Olhando as exportações, também Manuel Évora, presidente da associação Portugal Fresh, tomou o gosto ao desafio. Se o negócio passar por fruta, legumes e flores nada como se apoiar “no chavão de que têm a melhor cor, sabor e textura”. Uma verdade, segundo o próprio, porque em Portugal, “o tempo que medeia entre a floração e a frutificação é o ideal”.
Além da qualidade produtiva, outros conselhos foram aventados pelos restantes participantes. Para um negócio frutuoso são sempre necessários “parceiros que tragam conhecimento avançado”, no dizer de Pedro Silva, coordenador da TECMinho, e que sejam “estratégicos para a ideia”, na opinião de Ana Paula Xavier, da Federação Minha Terra, segundo a qual “há que ter coragem para pensar fora da caixa”. E tudo isto sem esquecer a necessidade de “estudar, entender e saber mais do que todos sobre o que se pretende fazer”, a receita de Martin Stilwell, CEO do HIT Group, um caso de sucesso no mercado mundial dos concentrados de tomate.
Futuro
Imagine-se um “drone” a sobrevoar uma plantação de tomate, a colher informação sobre a cultura e a enviá-la para o smartphone do agricultor. Parece ficção, “mas é uma tecnologia que está a ser validada e que irá estar disponível nos próximos anos”. Na óptica do português Martin Stilwell, este futuro que se aproxima será “uma solução para regar menos, adubar quando necessário e garantir sustentabilidade”.
Avanços tecnológicos têm aliás alimentado o sector do tomate em Portugal, “uma actividade que estava moribunda no fim dos anos 1980”. Segundo Stilwell, “sobreviveram os optimistas”, que souberam aproveitar dois momentos decisivos. Um primeiro, no início dos anos 1990, com “a rega gota a gota, uma tecnologia israelita, que hoje é banal, em que os portugueses foram pioneiros a usar na cultura do tomate”.
Mais tarde, o novo milénio apresentou-se com uma subida do preço do petróleo. Num sector em que “o custo da energia pesa”, a solução da empresa que dirige foi a de criar “uma nova máquina, com construtores italianos, capaz de evaporar o tomate mais depressa e com mais eficiência”. Conclusão: “Reduzimos custos em 30%.”

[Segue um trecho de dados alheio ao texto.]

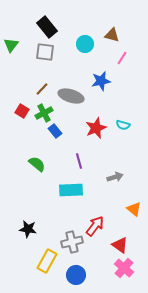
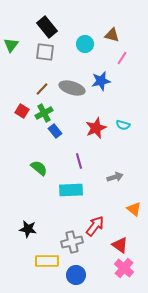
gray ellipse: moved 1 px right, 8 px up
green semicircle: moved 2 px right, 4 px down
yellow rectangle: rotated 60 degrees clockwise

Espremidos os resultados, Portugal produz hoje “quatro vezes mais tomate do que no início dos anos 1990”, nas contas do CEO do HIT Group. Em grande medida, segundo Stilwell, por ter percebido que “o factor mais importante na inovação é a abertura à mudança e depois o conhecimento”.
Mercados
Se a inovação e a tecnologia são fundamentais para o sector primário, o debate mostrou também haver “um grande passo entre o que se pode demonstrar em laboratório e um produto vendável ou um processo industrializável”, nas palavras de Pedro Silva, coordenador da TECMinho.
Admitiu o investigador haver “um desfasamento entre as universidades e o mercado”. Deu como exemplo, o caso de um produto capaz de substituir corantes têxteis, “com tecnologia limpa, mais barato, em que se esperava uma start-up de sucesso, mas que ainda não foi vendido. E entretanto os investidores saíram.”
Para esta dificuldade contribuiu também, segundo Pedro Silva, “a falta de condições financeiras das universidades para chegar aos mercados em tempo útil”. Uma situação que melhorou em 2008, com “uma maior dotação orçamental” por via do QREN (Quadro de Referência Estratégica Nacional).
Falando também de dinheiro, Amândio Santos, da PortugalFoods, foi claro ao considerar que, “hoje, a banca olha a agricultura e o agro-alimentar como um sector mais estável, depois de ter visto o que aconteceu no imobiliário”. Ou seja, mesmo em tempos de crise, “as empresas do agro-industrial não foram privadas de crédito, mas tiveram de o pagar”.
Certo é que, em tempos “havia banca que não conhecia o sector”, segundo Amândio Santos, “o que não era o caso do Crédito Agrícola”. Um reconhecimento que foi ainda mais efusivo por parte de Manuel Évora. De pé, aplaudiu a actuação da instituição financeira, como “o grande parceiro, o grande amigo e o grande responsável por a Portugal Fresh ainda existir”.